Ihr Athem flog, sie machte sich aus der Umklammerung der erschütterten Freundin los, die vergebens um weitere Aufkärung in sie drang, und ging hinaus. Draußen nahm sie den Vater bei der Hand und sagte: „Jetzt komm Du mit mir nach Hause, Du bist dringend nothwendig dort. Es hat Eile, rasch!“

Sie ließ ihm nicht Zeit, andere Kleider anzuziehen. Auf der Straße erzählte sie stoßweise die Ereignisse der verwichenen Nacht und den Entschluß des alten Herrn von Brennberg, dem Gerichte den ganzen Thatbestand mitzutheilen; er, der Vater, solle ihm Muth zusprechen für den schweren Gang. Und trotz seines Entsetzens über diese Nachrichten, die ja auch seinen Sohn betrafen, sah Margold doch in der Entscheidung Brennbergs auch die Heilung von seinem Wahn.

Als sie in der Brennburg ankamen, ging Berti zuerst allein zu ihrem Schwiegervater, um mit ihm zu sprechen und ihn auf den Besuch des Vaters vorzubereiten. Sie erschrak vor seinem Anblick: die Nacht hatte eine fürchterliche Verheerung angerichtet in diesem Antlitz. Er sprach eben mit Theodor, der Muth schien beide verlassen zu haben vor der nahenden Entscheidung. Sie erklärten Bertha, mit der Anzeige noch warten zu wollen; am Ende würde dieser Bergmann gar nicht verhaftet bei dem Mangel sonstiger Beweise, dann wäre ja die Anzeige ein nutzloses, wahnsinniges Opfer.

Da erzählte Bertha, woher sie kam und was sie gesehen.

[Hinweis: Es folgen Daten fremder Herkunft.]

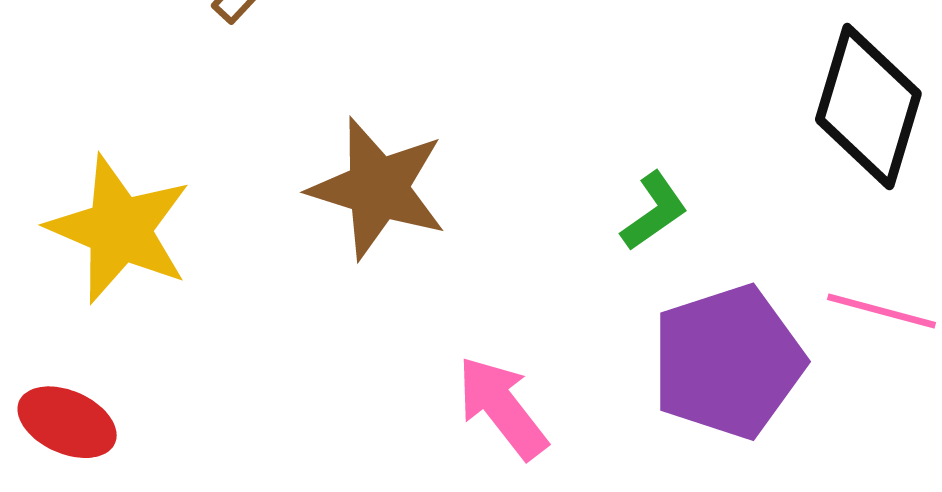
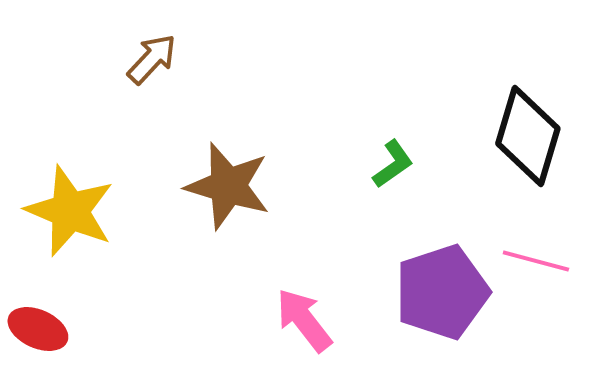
green L-shape: (654, 211) -> (393, 164), moved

Die Verhaftung des Schlossers war bereits vollzogen.

Diese Thatsache schmetterte Christian nieder. Jetzt war kein Ausweg mehr, der furchtbare Gang mußte gethan werden, das Schicksal wollte es so.

Da öffnete Bertha die Thür, Margold trat ein, tief gebeugt.

Der Baron schrie auf und wanke ihm entgegen.

Margold ergriff seine Hand und wollte sie nach alter Gewohnheit küssen. Das war zu viel für Christian. Der Geist längst vergangener glücklicher Zeiten umwehte ihn, er brach in Thränen aus und sank dem alten Freund und Diener laut schluchzend an die Brust.

„Muth, Herr von Brennberg, der alte Gott lebt noch, und was Sie jetzt thun, sühnt alles! Sehen Sie dort, über den Bäumen,“ – er deutete zum Fenster hinaus – „die Stadt hat es noch immer nicht aufgezehrt, das gute Schönau. Ich habe so einen Gedanken, es ist mir immer, als warte es auf uns zwei Alte!“

„Du bist grausam, Margold, ich bin ein Bettler.“

„Unsinn, Herr von Brennberg! Es ist ja das erste Mal in meinem Leben, daß mir das Geld eine Freude macht. Ja, jetzt macht es mir eine Riesenfreude, weil ich sagen kann: es langt für uns alle, wenn es auch kein Reichthum ist, und an dem, meine ich, haben wir uns alle, wie wir da stehen, satt gesehen. Also frisch herausgeschnitten die Pestbeule und dann wieder ein bißchen altmodisch! Es brancht dazu nicht den kaffeebraunen Rock und die gelben Stiefel, so lieb sie mir auch waren, aber das alte Herz, die alte Freude an der Arbeit, dann geht es schon! Nicht wahr, Herr Theodor? Habe ich nicht recht? Sind Sie nicht auch dabei? Bertl kann es Ihnen erzählen, es waren gewiß nicht ihre schlimmsten Tage draußen an der Landstraße.“

Theodor reichte dem schlichten Manne schweigend die Hand; er fühlte wohl den edlen Kern dieser Worte, aber er sah die Lösung nicht in so rosigem Licht.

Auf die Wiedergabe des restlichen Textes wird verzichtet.